CHAPTER 10.03: EIGENVALUES AND EIGENVECTORS: Definition of eigenvalues and eigenvectors

 

 

In this segment, we are going to talk about what the definition of eigenvalues and eigenvectors is. So if we have [A] is a square matrix, n by n matrix, then we look at our vector [X] and we say it's not equal to zero is an eigenvector of [A] if [A][X]= λ[X] so if you have a square matrix and you find out that hey there is a vector a column vector which is not a zero vector and if that satisfies this particular condition here that [A][X]= λ[X] then [X] is called the eigenvector of [A] and λ is the eigenvalues and of course λ is a scalar, so it's just a number.
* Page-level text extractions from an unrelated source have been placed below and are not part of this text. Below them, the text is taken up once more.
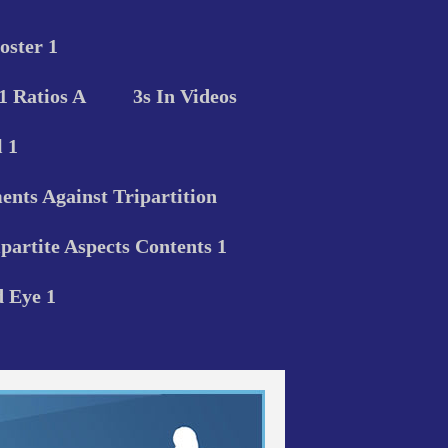
oster 1
 1 Ratios A
3s In Videos
 1
nts Against Tripartition
ipartite Aspects Contents 1
d Eye 1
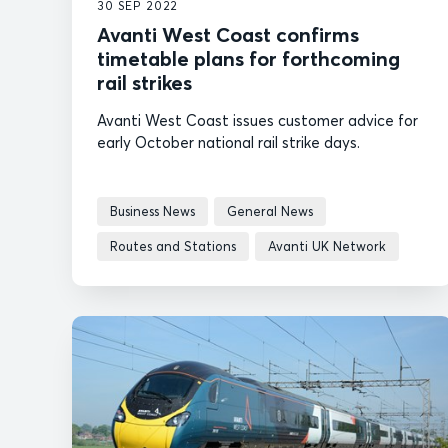
30 SEP 2022
Avanti West Coast confirms
timetable plans for forthcoming
rail strikes
Avanti West Coast issues customer advice for
early October national rail strike days.
Business News
General News
Routes and Stations
Avanti UK Network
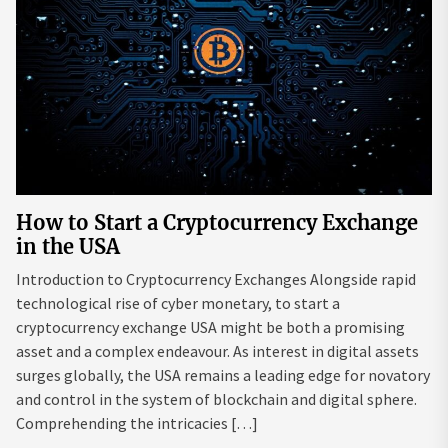
How to Start a Cryptocurrency Exchange
in the USA
Introduction to Cryptocurrency Exchanges Alongside rapid
technological rise of cyber monetary, to start a
cryptocurrency exchange USA might be both a promising
asset and a complex endeavour. As interest in digital assets
surges globally, the USA remains a leading edge for novatory
and control in the system of blockchain and digital sphere.
Comprehending the intricacies […]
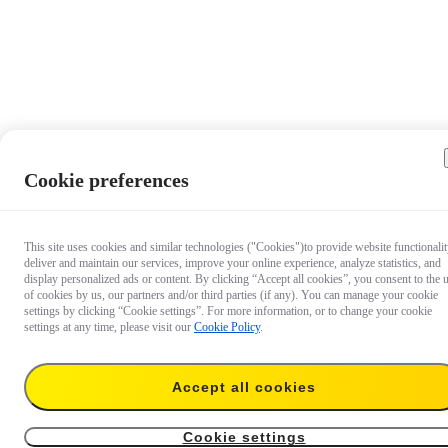
Cookie preferences
This site uses cookies and similar technologies ("Cookies")to provide website functionalit
deliver and maintain our services, improve your online experience, analyze statistics, and
display personalized ads or content. By clicking “Accept all cookies”, you consent to the 
of cookies by us, our partners and/or third parties (if any). You can manage your cookie
settings by clicking “Cookie settings”. For more information, or to change your cookie
settings at any time, please visit our
Cookie Policy
.
Accept all cookies
US$24
Temporarily out of stock
Notify me
Cookie settings
2-in-1 Invisible Selfie Stick + Tripod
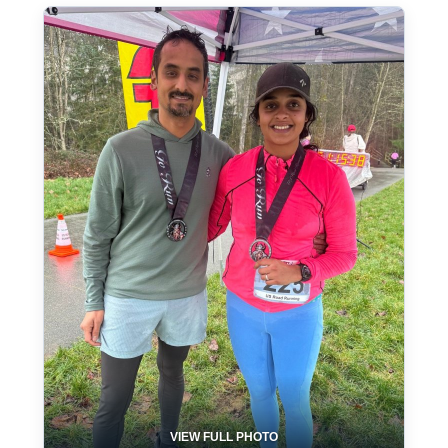
VIEW FULL PHOTO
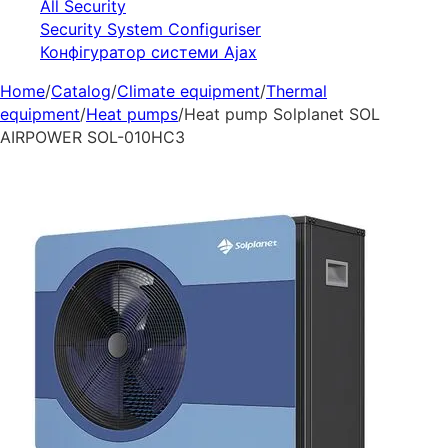
All Security
Security System Configuriser
Конфігуратор системи Ajax
Home
/
Catalog
/
Climate equipment
/
Thermal
equipment
/
Heat pumps
/
Heat pump Solplanet SOL
AIRPOWER SOL-010HC3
So that's how we define eigenvalues and eigenvectors so all you ever do is you have to find a vector a column vector, which is non-zero, so that when you multiply it to the [A] matrix that it turns out to be some number times the eigenvector itself or this vector, column vector [X] itself and whatever that scaler is by which you are multiplying it so that this equality is held good is called an eigenvalue so λ is the eigenvalue so you can get different eigenvalues for an n by n matrix so if you have an n by n matrix you'll get n eigenvalues and corresponding to each eigenvalue you have an eigenvector so an n by n matrix has n eigenvalues, which we may call λ1, λ2, all the way up to λn they are not necessarily going to be unique but we will have n different eigenvalues and corresponding to each eigenvalue you will have an eigenvector so those are things which we have to think about when we talk about what it means for a particular square matrix to have eigenvalues and eigenvectors. And that's the end of this segment.